See? It's not just players like Paul Pierce and Raymond Felton fueling the feud between the two NBA teams sharing the city. It has been going on for a while, but the Nets no longer are the poor stepchild performing in a New Jersey swamp.

Another person with direct knowledge of the sit-down called it "cordial and friendly."

Spokespersons both for Prokhorov and for the Knicks said "no comment" regarding the meeting.

One source maintained Prokhorov stokes the rivalry fires because he believes the feud "is great for both teams" and insisted it is "not at all personal" against Dolan, the Garden chairman and Cablevision CEO.

via Sources: NBA met with New York Knicks over James Dolan and Brooklyn Nets owner Mikhail Prokhorov to iron out tensions between the teams - NYPOST.com.

Prokhorov's right. This professional-wrestling-esque soap opera is nothing but great for the league. The idea of these two wealthy moguls feuding over their collections of basketball players, putting up billboards, matching ridiculous spending with ridiculous spending, it only adds the intrigue. 

I'm about as Midwest anti-East-Coast bias as it gets and I find the New York "rivalry" fascinating.
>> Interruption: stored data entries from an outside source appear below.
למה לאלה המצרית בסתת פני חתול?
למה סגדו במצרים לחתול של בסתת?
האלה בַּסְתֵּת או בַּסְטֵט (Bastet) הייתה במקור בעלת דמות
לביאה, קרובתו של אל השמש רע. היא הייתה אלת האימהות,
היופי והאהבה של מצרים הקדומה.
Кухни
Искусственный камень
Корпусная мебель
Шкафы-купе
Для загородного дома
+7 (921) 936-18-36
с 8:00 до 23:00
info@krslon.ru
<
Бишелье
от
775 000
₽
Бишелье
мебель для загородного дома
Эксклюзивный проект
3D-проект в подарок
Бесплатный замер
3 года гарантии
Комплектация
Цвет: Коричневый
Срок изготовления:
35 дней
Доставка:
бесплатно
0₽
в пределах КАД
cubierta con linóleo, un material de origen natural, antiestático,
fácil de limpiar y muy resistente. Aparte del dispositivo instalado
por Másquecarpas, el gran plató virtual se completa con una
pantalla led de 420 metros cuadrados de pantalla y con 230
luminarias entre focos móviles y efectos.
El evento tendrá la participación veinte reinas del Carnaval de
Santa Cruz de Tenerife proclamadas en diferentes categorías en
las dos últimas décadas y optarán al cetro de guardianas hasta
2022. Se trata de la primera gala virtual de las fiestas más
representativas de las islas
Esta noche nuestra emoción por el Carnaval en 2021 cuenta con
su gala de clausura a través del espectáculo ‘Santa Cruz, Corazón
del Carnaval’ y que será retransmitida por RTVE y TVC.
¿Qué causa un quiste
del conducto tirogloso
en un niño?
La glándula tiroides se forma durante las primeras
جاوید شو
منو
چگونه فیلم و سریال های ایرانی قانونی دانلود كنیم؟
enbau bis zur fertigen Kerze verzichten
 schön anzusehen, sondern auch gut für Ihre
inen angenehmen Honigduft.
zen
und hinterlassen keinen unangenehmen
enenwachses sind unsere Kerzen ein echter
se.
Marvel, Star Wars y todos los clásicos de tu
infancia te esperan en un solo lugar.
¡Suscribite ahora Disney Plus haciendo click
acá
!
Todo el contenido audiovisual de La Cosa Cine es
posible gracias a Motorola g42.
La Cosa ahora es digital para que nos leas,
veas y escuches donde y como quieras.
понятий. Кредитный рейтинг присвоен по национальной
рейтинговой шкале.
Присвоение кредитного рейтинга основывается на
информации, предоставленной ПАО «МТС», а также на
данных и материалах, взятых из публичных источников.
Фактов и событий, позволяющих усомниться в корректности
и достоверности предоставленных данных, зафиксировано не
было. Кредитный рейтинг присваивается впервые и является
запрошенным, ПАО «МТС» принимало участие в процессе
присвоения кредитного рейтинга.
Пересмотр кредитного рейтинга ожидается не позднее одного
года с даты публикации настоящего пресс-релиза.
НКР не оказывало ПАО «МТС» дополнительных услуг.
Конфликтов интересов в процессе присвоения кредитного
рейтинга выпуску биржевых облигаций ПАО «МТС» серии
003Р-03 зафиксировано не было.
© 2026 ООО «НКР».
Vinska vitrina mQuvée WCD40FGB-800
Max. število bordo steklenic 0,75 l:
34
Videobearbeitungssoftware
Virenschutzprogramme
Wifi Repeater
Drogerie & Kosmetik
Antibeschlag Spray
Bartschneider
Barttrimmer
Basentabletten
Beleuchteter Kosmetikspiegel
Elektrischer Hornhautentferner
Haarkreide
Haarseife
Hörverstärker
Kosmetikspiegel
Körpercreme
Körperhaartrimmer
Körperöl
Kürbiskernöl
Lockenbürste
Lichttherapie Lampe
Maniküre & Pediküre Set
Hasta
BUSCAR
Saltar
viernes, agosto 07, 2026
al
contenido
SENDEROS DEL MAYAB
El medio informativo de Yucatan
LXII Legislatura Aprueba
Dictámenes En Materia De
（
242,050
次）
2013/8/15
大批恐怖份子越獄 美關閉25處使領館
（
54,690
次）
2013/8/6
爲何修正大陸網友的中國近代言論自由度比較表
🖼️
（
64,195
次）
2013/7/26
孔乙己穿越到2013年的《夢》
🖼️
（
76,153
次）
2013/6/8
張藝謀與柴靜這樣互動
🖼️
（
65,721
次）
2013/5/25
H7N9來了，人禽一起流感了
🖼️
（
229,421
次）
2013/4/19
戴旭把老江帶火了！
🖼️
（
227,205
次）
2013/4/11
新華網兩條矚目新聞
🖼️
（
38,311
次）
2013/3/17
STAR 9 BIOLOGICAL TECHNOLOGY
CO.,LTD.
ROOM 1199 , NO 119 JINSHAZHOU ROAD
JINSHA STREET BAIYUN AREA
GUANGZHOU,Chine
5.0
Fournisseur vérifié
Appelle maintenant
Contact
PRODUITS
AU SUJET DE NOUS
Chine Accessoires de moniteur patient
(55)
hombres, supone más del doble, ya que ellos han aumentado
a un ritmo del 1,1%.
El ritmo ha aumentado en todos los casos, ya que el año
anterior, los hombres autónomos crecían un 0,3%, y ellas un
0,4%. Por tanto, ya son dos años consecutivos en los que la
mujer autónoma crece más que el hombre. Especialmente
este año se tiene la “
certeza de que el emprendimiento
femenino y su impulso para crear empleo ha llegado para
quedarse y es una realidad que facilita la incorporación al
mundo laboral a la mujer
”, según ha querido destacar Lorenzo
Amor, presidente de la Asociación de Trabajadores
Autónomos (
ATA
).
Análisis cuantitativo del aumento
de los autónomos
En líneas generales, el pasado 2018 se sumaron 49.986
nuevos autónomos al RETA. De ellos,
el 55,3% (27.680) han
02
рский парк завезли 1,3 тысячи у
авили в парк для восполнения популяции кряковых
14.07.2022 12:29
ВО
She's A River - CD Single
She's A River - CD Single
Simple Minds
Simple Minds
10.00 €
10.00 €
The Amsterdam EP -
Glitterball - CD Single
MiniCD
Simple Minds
From Prokhorov's constant needling and one-upsmanship to the rumors that Dolan instructed the Knicks to pursue a strategy that landed them Andrea Bargnani to try and match the Nets' acquisition of Kevin Garnett and Paul Pierce, to the bilboards, to the showmanship at press conferences, it's all fascinating.

Prokhorov, unlike so many billionaire owners, has chosen to play the "heel" so to speak, and has come just short of nailing Dolan with a steel chair at All-Star Weekend and spraypainting "Hello Brooklyn" on his back. He's at the press conferences, he's dishing quotes to the media, he's racking up luxry tax bills the size of a medium-size country's GNP, he's doing it all. And Dolan comes across as the seething straight man, furious at this newcomer's attempts to challenge Cablevision's authority as the top basketball game in town. 

We need these two in a playoff series. It needs to happen. NBA, if you're going to interfere, make that happen.